Many people use their vacation time in the summer months — which is great, except for when you’re trying to find a time to meet someone you’ve connected with online. Everyone has a busy schedule, and the warm weather months might make agendas even more packed than usual, even with time off from work. 

Pro: You have more time off.

All those vacation days and summer Fridays might just come in handy. While vacations might make meeting a little tricky sometimes, having a lighter workload — as many do in the summer months — will give your mind the ability to focus a bit more on dating. Even if meeting is difficult, it gives you plenty of time to freshen up your bio, take new photos, and spend some extra time swiping and chatting with potential matches. 
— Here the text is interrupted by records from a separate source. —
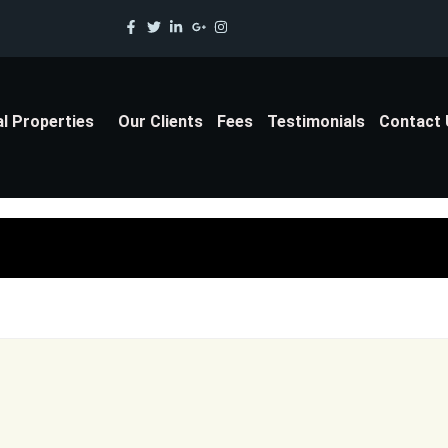
al Properties
Our Clients
Fees
Testimonials
Contact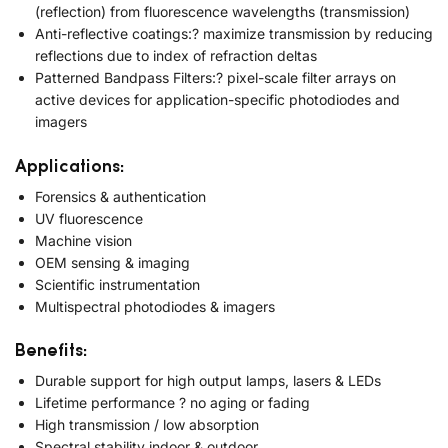
(reflection) from fluorescence wavelengths (transmission)
Anti-reflective coatings:? maximize transmission by reducing
reflections due to index of refraction deltas
Patterned Bandpass Filters:? pixel-scale filter arrays on
active devices for application-specific photodiodes and
imagers
Applications:
Forensics & authentication
UV fluorescence
Machine vision
OEM sensing & imaging
Scientific instrumentation
Multispectral photodiodes & imagers
Benefits:
Durable support for high output lamps, lasers & LEDs
Lifetime performance ? no aging or fading
High transmission / low absorption
Spectral stability indoor & outdoor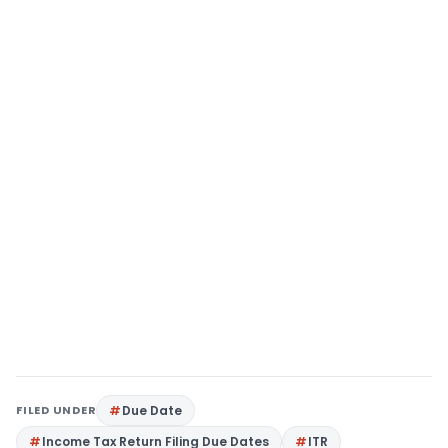
FILED UNDER
Due Date
Income Tax Return Filing Due Dates
ITR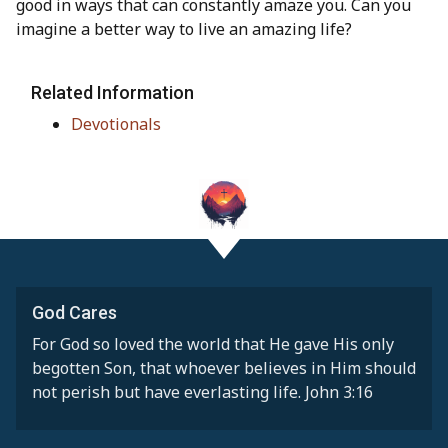
good in ways that can constantly amaze you. Can you
imagine a better way to live an amazing life?
Related Information
Devotionals
God Cares
For God so loved the world that He gave His only
begotten Son, that whoever believes in Him should
not perish but have everlasting life. John 3:16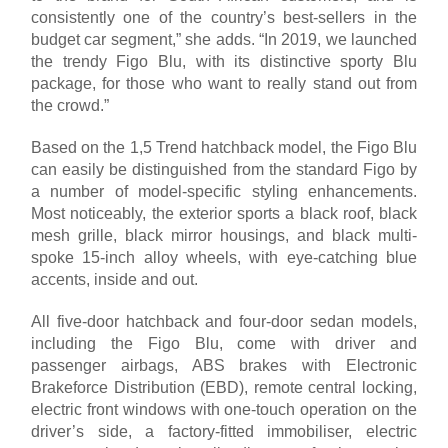
consistently one of the country’s best-sellers in the
budget car segment,” she adds. “In 2019, we launched
the trendy Figo Blu, with its distinctive sporty Blu
package, for those who want to really stand out from
the crowd.”
Based on the 1,5 Trend hatchback model, the Figo Blu
can easily be distinguished from the standard Figo by
a number of model-specific styling enhancements.
Most noticeably, the exterior sports a black roof, black
mesh grille, black mirror housings, and black multi-
spoke 15-inch alloy wheels, with eye-catching blue
accents, inside and out.
All five-door hatchback and four-door sedan models,
including the Figo Blu, come with driver and
passenger airbags, ABS brakes with Electronic
Brakeforce Distribution (EBD), remote central locking,
electric front windows with one-touch operation on the
driver’s side, a factory-fitted immobiliser, electric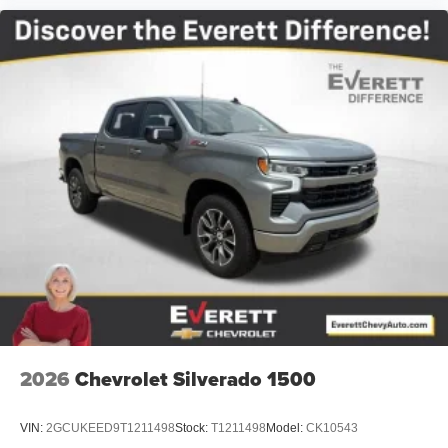
2026
Chevrolet Silverado 1500
VIN:
2GCUKEED9T1211498
Stock:
T1211498
Model:
CK10543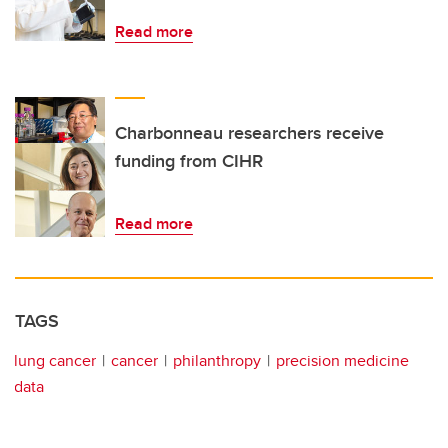
Read more
Charbonneau researchers receive
funding from CIHR
Read more
TAGS
lung cancer
cancer
philanthropy
precision medicine
data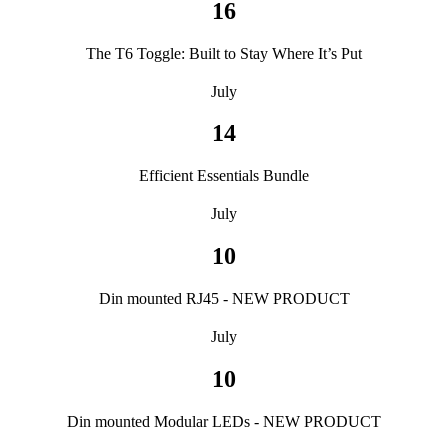
16
The T6 Toggle: Built to Stay Where It’s Put
July
14
Efficient Essentials Bundle
July
10
Din mounted RJ45 - NEW PRODUCT
July
10
Din mounted Modular LEDs - NEW PRODUCT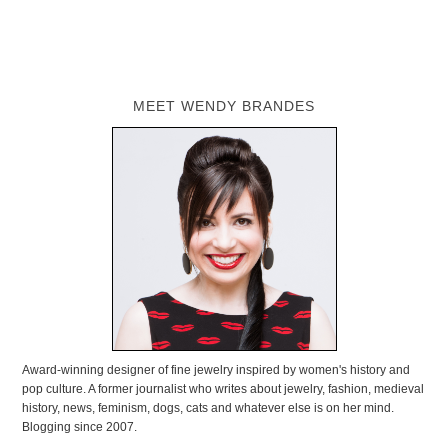
MEET WENDY BRANDES
Award-winning designer of fine jewelry inspired by women's history and
pop culture. A former journalist who writes about jewelry, fashion, medieval
history, news, feminism, dogs, cats and whatever else is on her mind.
Blogging since 2007.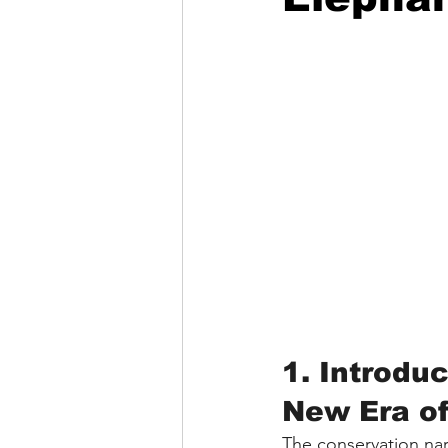
1. Introdu
New Era o
The conservation narr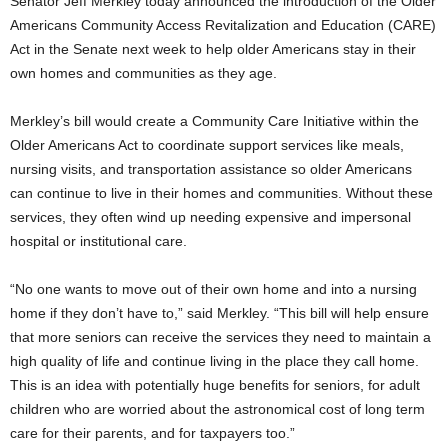
Senator Jeff Merkley today announced the introduction of the Older
Americans Community Access Revitalization and Education (CARE)
Act in the Senate next week to help older Americans stay in their
own homes and communities as they age.
Merkley’s bill would create a Community Care Initiative within the
Older Americans Act to coordinate support services like meals,
nursing visits, and transportation assistance so older Americans
can continue to live in their homes and communities. Without these
services, they often wind up needing expensive and impersonal
hospital or institutional care.
“No one wants to move out of their own home and into a nursing
home if they don’t have to,” said Merkley. “This bill will help ensure
that more seniors can receive the services they need to maintain a
high quality of life and continue living in the place they call home.
This is an idea with potentially huge benefits for seniors, for adult
children who are worried about the astronomical cost of long term
care for their parents, and for taxpayers too.”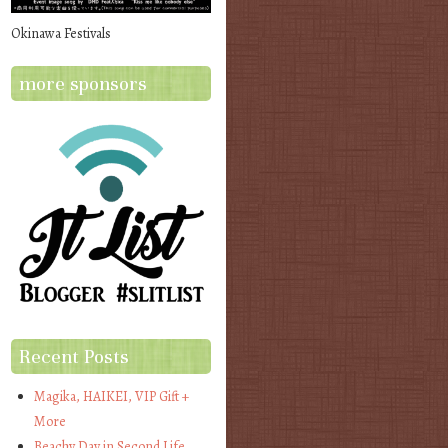
Okinawa Festivals
more sponsors
Recent Posts
Magika, HAIKEI, VIP Gift +
More
Beachy Day in Second Life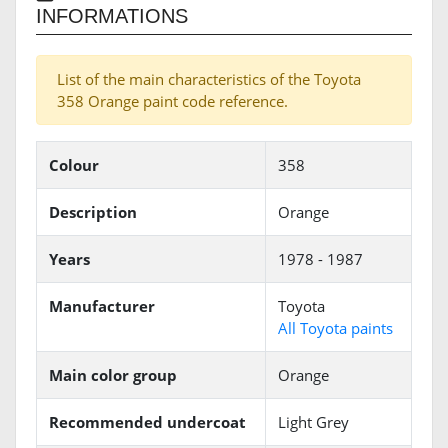
INFORMATIONS
List of the main characteristics of the Toyota
358 Orange paint code reference.
Colour
358
Description
Orange
Years
1978 - 1987
Manufacturer
Toyota
All Toyota paints
Main color group
Orange
Recommended undercoat
Light Grey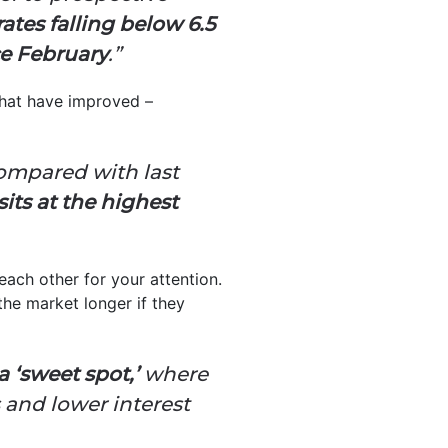
ates falling below 6.5
e February
.”
 that have improved –
compared with last
its at the highest
each other for your attention.
the market longer if they
a ‘sweet spot,’
where
 and lower interest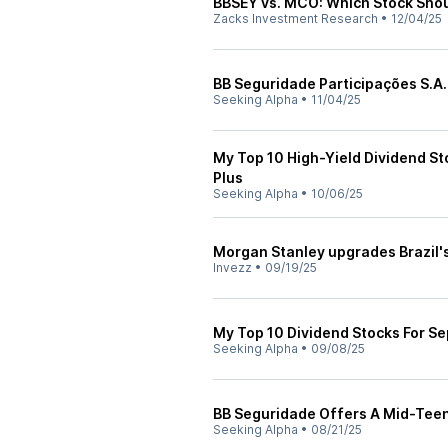
BBSEY vs. MCO: Which Stock Shou
Zacks Investment Research
•
12/04/25
BB Seguridade Participações S.A.
Seeking Alpha
•
11/04/25
My Top 10 High-Yield Dividend St
Plus
Seeking Alpha
•
10/06/25
Morgan Stanley upgrades Brazil's
Invezz
•
09/19/25
My Top 10 Dividend Stocks For S
Seeking Alpha
•
09/08/25
BB Seguridade Offers A Mid-Teen
Seeking Alpha
•
08/21/25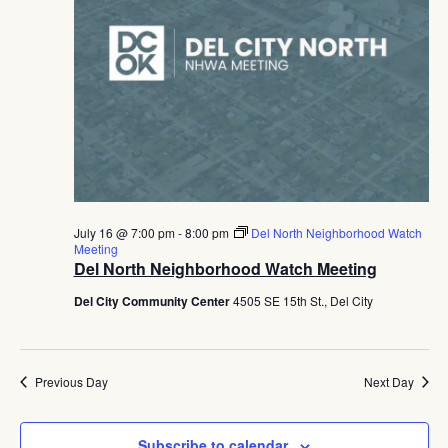
July 16 @ 7:00 pm
-
8:00 pm
Del North Neighborhood Watch
Meeting
Del North Neighborhood Watch Meeting
Del City Community Center
4505 SE 15th St., Del City
Previous Day
Next Day
Subscribe to calendar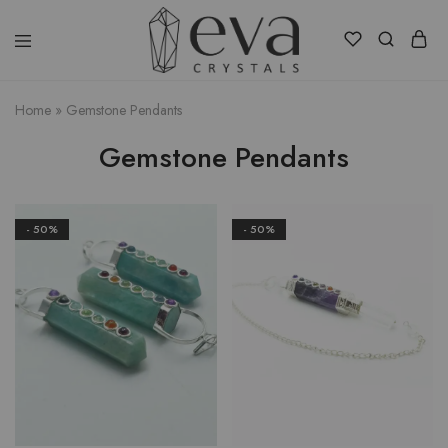
Eva
Crystals
Home
»
Gemstone Pendants
Gemstone Pendants
- 50%
- 50%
Con: It’s notoriously “fling” season.

The casual nature of summer sometimes spills over into the dating world — there’s a reason “cuffing” season isn’t June through August. Summer flings can be romantic and exciting — but they can also leave you heartbroken when the back-to-school ads take over. The best way to avoid that is to be upfront about your expectations for the relationship, and if that’s a serious one, everyone will be aware off the bat.

Pro: There’s no shortage of date ideas.

While dates are limited in many areas due to weather in the winter months, there are practically no limits to the fun activities you can do in the summer. Meet at a beach bar (or the actual beach, depending on where you live), play a round of mini golf, take the dogs on a walk in the park, spend a date at the amusement park… not to mention all the gatherings with friends and family that are enhanced by a plus-one. And if you want to stay indoors, movies, dinner, and happy hour are still options.

At the end of the day, there is no bad or good time to date based on a calendar — it should be based on you. Are you ready? Do you have the time to explore your dating options? Are you stressed about work or personal matters? Then it may be a good time to take a break from dating apps and give yourself some grace. But if you’re excited to dip your toe into the dating pool (see what I did there?), then go for it. There is no reason to wait until a certain month to find a meaningful relationship.